Text-to-Speech CLI and Web Application

Overview

This project provides a flexible text-to-speech (TTS) solution that can process input from a file or direct text input, with both CLI and web interfaces. It translates the input to the target language if requested, converts it to speech using the Microsoft Edge TTS engine, and plays the audio while displaying synchronized text output. The system processes the text in chunks, allowing for smoother playback of long texts.

Features

Multiple Interfaces: CLI, web, and MCP server interfaces for maximum flexibility
Input Options: Accepts input from a file or direct text input
Translation Support: Optional translation to target language using Google Translate
High-Quality TTS: Uses Microsoft Edge TTS for natural-sounding speech
Streaming Playback: Processes text in chunks for smoother playback
Session Management: Unified file management with session-based organization
MCP Integration: Model Context Protocol server for AI assistant integration
Docker Support: Easy deployment with Docker and docker-compose

Requirements

Python 3.12+
See dependencies in pyproject.toml

Installation

Ensure you have Python 3.12 or later installed on your system.
Clone or download the project to your local machine.
From the project root, install the package and dependencies:

pip install .

This will install all required dependencies and make the tts CLI available globally.

Project Structure

tts/
├── docs/                  # Documentation
│   ├── QUICK_START.md     # Quick start guide
│   ├── FILE_MANAGEMENT.md # File management documentation
│   └── ...                # Other documentation
├── src/                   # Source code
│   ├── audio_player.py    # Audio playback management
│   ├── file_manager.py    # Unified file management system
│   ├── main.py            # CLI entry point
│   ├── text_processor.py  # Text processing
│   ├── translator.py      # Translation functionality
│   ├── tts_generator.py   # TTS generation
│   ├── tts_service.py     # Unified TTS service layer
│   └── web_server.py      # Web interface
├── tests/                 # Test files
│   ├── test_unified_file_management.py
│   └── test_unified_system.py
├── examples/              # Example files
│   └── data/              # Sample data files
├── scripts/               # Utility scripts
│   └── convert_pdfs_to_txt.py
├── static/                # Static web files
├── temp/                  # Generated audio and text files
│   └── session_*/         # Session-based directories for artifacts
├── config.yaml            # Configuration file
├── Dockerfile             # Docker configuration
├── docker-compose.yml     # Docker Compose configuration
├── pyproject.toml         # Python project configuration
└── Makefile               # Build automation

Usage

CLI Interface

After installation, you can use the CLI from anywhere:

Default mode (uses input_file from config):

tts

Process a specific file:

tts -f examples/data/input.txt

Process direct text input:

tts -t "Hello, how are you?"

Process input from stdin (pipe):

echo "Hello world" | tts -t -
cat input.txt | tts -t -
date | tts -t -

Optional: Translate to a target language

By default, the tool uses the original text with no translation.
To translate to a specific language, use the --language (or -l) flag with the target language code (e.g., en for English, fr for French):

tts -t "Bonjour tout le monde" --language en
tts -f examples/data/input.txt --language fr

If --language is not provided, the original text is used without translation.

Web Interface

You can start the web server in two ways:

Option 1: Using the CLI --server option (Recommended)

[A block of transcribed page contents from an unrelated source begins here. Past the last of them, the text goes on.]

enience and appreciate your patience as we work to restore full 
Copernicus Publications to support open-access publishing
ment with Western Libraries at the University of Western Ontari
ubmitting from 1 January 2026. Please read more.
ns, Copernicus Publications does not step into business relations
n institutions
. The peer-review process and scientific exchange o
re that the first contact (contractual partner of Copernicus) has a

# Start the web server with default settings
python -m src.main --server

# Start with custom host and port
python -m src.main --server --host 0.0.0.0 --port 8080

# Development mode with auto-reload
python -m src.main --server --reload --verbose

# Or use make shortcuts
make run-web          # Development mode
make run-web-prod     # Production mode

Option 2: Direct web server

# Start the web server directly
python -m src.web_server

# Or use make
make run-web-direct

# Access the web interface at http://localhost:8000

MCP Server (AI Assistant Integration)

The TTS system includes a Model Context Protocol (MCP) server that allows AI assistants to use TTS functionality directly.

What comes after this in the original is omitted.